Bandcamp Curates Independent Artists for Fortnite’s “Radio Underground”!
Every Victory Royale deserves a fantastic soundtrack. Right now, Bandcamp is taking a spin in the Radio Underground control room! The next time you’re cruising around the Island, tune into Radio Underground to hear Bandcamp’s handcrafted playlist featuring independent artists from around the world. From rock and pop to disco and synthwave, there’s something for everyone!
Bandcamp is an online record store and music community where passionate fans discover, connect with, and directly support the artists they love.
Bandcamp’s Radio Underground takeover runs for the rest of Battle Royale Chapter 4 Season 1. Here’s a full rundown of all the artists and tracks featured:
Artist and Track Rundown
The Beths, "The Great No One"
Sunny indie rock from New Zealand, full of jangly guitars and rich harmonies.
Starflyer 59, "New Guitar"
Infectious noise pop from a long-running California band with ’90s alternative rock roots.
This rising Philadelphia group pairs catchy pop-punk hooks with raw, relatable lyrics.
Pow Wow!, "Don't Stop to Look"
Combining disco, rock, and soul, these New Yorkers’ sound was built for the dancefloor.

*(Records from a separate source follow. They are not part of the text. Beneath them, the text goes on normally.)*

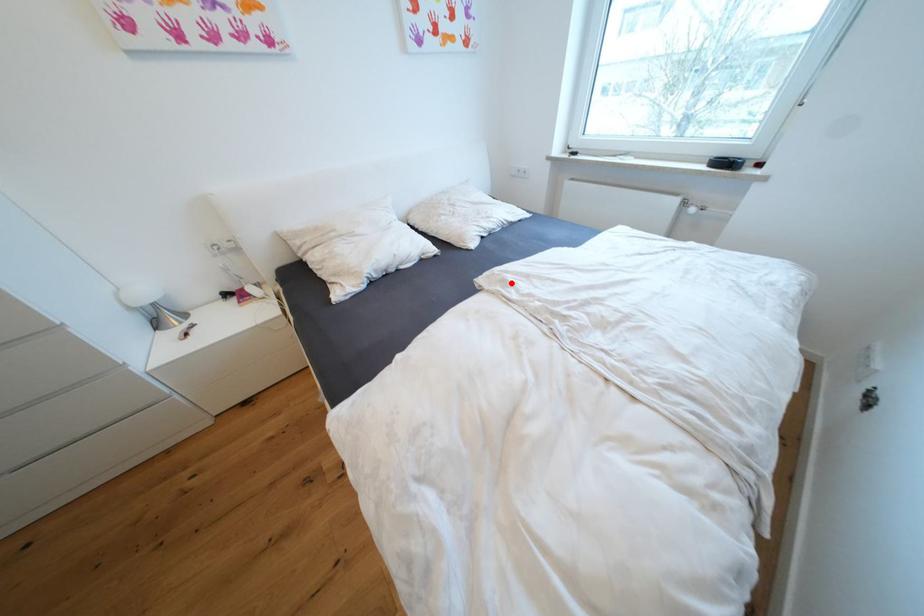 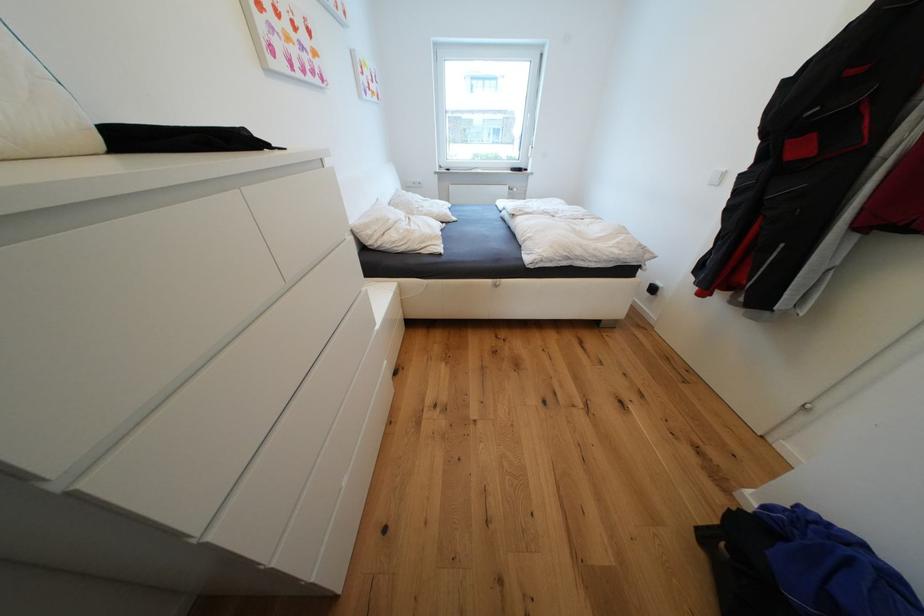 Question: I am providing you with two images of the same scene from different viewpoints. Image1 has a red point marked. In image2, the corresponding 3D location appears at what relative position? Reply with the corresponding letter.

Choices:
 (A) Closer
 (B) Farther

Answer: (A) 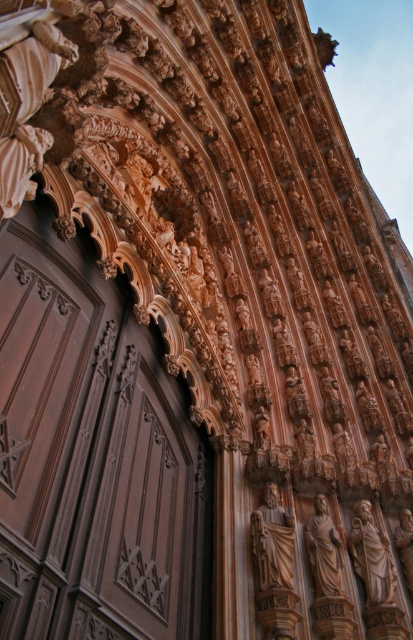 Question: Does polished wood statue at center have a larger size compared to polished bronze statue at center?

Choices:
 (A) no
 (B) yes

Answer: (B)

Question: Estimate the real-world distances between objects in this image. Which object is farther from the polished brown statue at center?

Choices:
 (A) brown polished wood door at center
 (B) polished wood statue at center

Answer: (A)

Question: Can you confirm if polished brown statue at center is bigger than smooth beige statue at center?

Choices:
 (A) no
 (B) yes

Answer: (B)

Question: Does polished brown statue at center have a lesser width compared to polished wood statue at center?

Choices:
 (A) yes
 (B) no

Answer: (B)

Question: Which of these objects is positioned closest to the polished wood statue at center?

Choices:
 (A) polished beige statue at center
 (B) smooth beige statue at center
 (C) polished bronze statue at center
 (D) polished brown statue at center

Answer: (D)

Question: Which object is the farthest from the smooth beige statue at center?

Choices:
 (A) polished bronze statue at center
 (B) polished brown statue at center

Answer: (A) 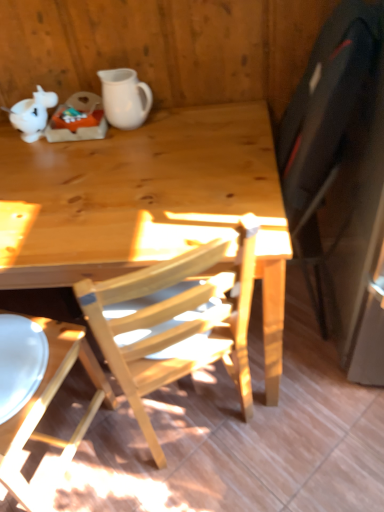 Question: Can you confirm if wooden chair at lower left is thinner than natural wood desk at center?

Choices:
 (A) no
 (B) yes

Answer: (B)

Question: Are wooden chair at lower left and natural wood desk at center located far from each other?

Choices:
 (A) no
 (B) yes

Answer: (A)

Question: From a real-world perspective, is wooden chair at lower left on natural wood desk at center?

Choices:
 (A) no
 (B) yes

Answer: (B)

Question: From the image's perspective, is wooden chair at lower left above natural wood desk at center?

Choices:
 (A) yes
 (B) no

Answer: (B)

Question: Is wooden chair at lower left closer to the viewer compared to natural wood desk at center?

Choices:
 (A) no
 (B) yes

Answer: (B)

Question: Which is correct: wooden chair at lower left is inside white matte teapot at upper left, or outside of it?

Choices:
 (A) outside
 (B) inside

Answer: (A)

Question: Considering the relative positions of wooden chair at lower left and white matte teapot at upper left in the image provided, is wooden chair at lower left to the left or to the right of white matte teapot at upper left?

Choices:
 (A) right
 (B) left

Answer: (B)

Question: In the image, is wooden chair at lower left positioned in front of or behind white matte teapot at upper left?

Choices:
 (A) behind
 (B) front

Answer: (B)

Question: Looking at the image, does wooden chair at lower left seem bigger or smaller compared to white matte teapot at upper left?

Choices:
 (A) big
 (B) small

Answer: (A)

Question: Considering the positions of wooden chair at lower left and natural wood desk at center in the image, is wooden chair at lower left wider or thinner than natural wood desk at center?

Choices:
 (A) wide
 (B) thin

Answer: (B)

Question: Is point (18, 416) closer or farther from the camera than point (67, 233)?

Choices:
 (A) closer
 (B) farther

Answer: (A)

Question: From the image's perspective, is wooden chair at lower left above or below natural wood desk at center?

Choices:
 (A) below
 (B) above

Answer: (A)

Question: From a real-world perspective, is wooden chair at lower left physically located above or below natural wood desk at center?

Choices:
 (A) above
 (B) below

Answer: (A)

Question: Is point (18, 104) positioned closer to the camera than point (21, 351)?

Choices:
 (A) closer
 (B) farther

Answer: (B)

Question: Based on their positions, is white matte teapot at upper left located to the left or right of wooden chair at lower left?

Choices:
 (A) left
 (B) right

Answer: (B) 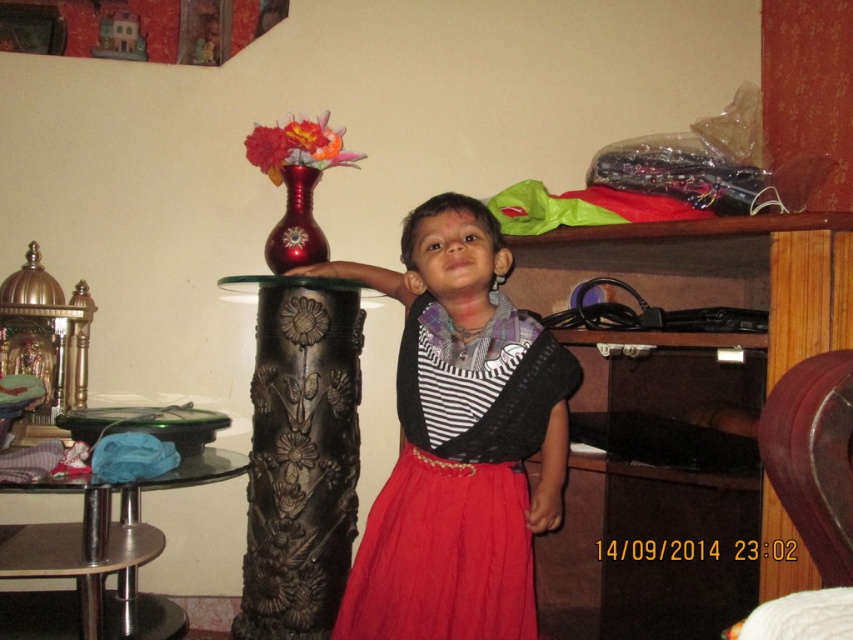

Ronnie Martin, "Sing Among the Branches"
Veteran producer Ronnie Martin channels the best of ’80s synthwave into a neon-lit stunner.
P.E., "Contradiction of Wants"
Psychedelic textures, swooping vocals, industrial drums, saxophones, hand-claps: these Brooklynites are a lot, in the best possible way.
De Lux, "On and On Till the End of Us"
This Los Angeles “post-disco” duo put a shadowy spin on synth-pop that’s a little goth, a little punk, and entirely awesome.
Pale Blue Eyes, "TV Flicker"
Pillow-soft grooves and coasting rhythms, built around one of the most infectious, alien synth lines of recent memory.
Pool Kids, "That's Physics, Baby"
Infusing emo with elements of math rock, prog, indie, and even jazz, these Florida up-and-comers stand poised for greatness.
Jungle Rat USA, "Love One Another"
Initially released in 1971 and shrouded in mystery until last year, this funky gem from Panama is a prime example of “souldies” (aka soul combined with R&B).
Ginger Root, "Loretta"
Inspired by Japan’s “city pop” movement of the ’70s and ’80s, Ginger Root describes his music as “aggressive elevator soul”: in-your-face, but also impossibly smooth.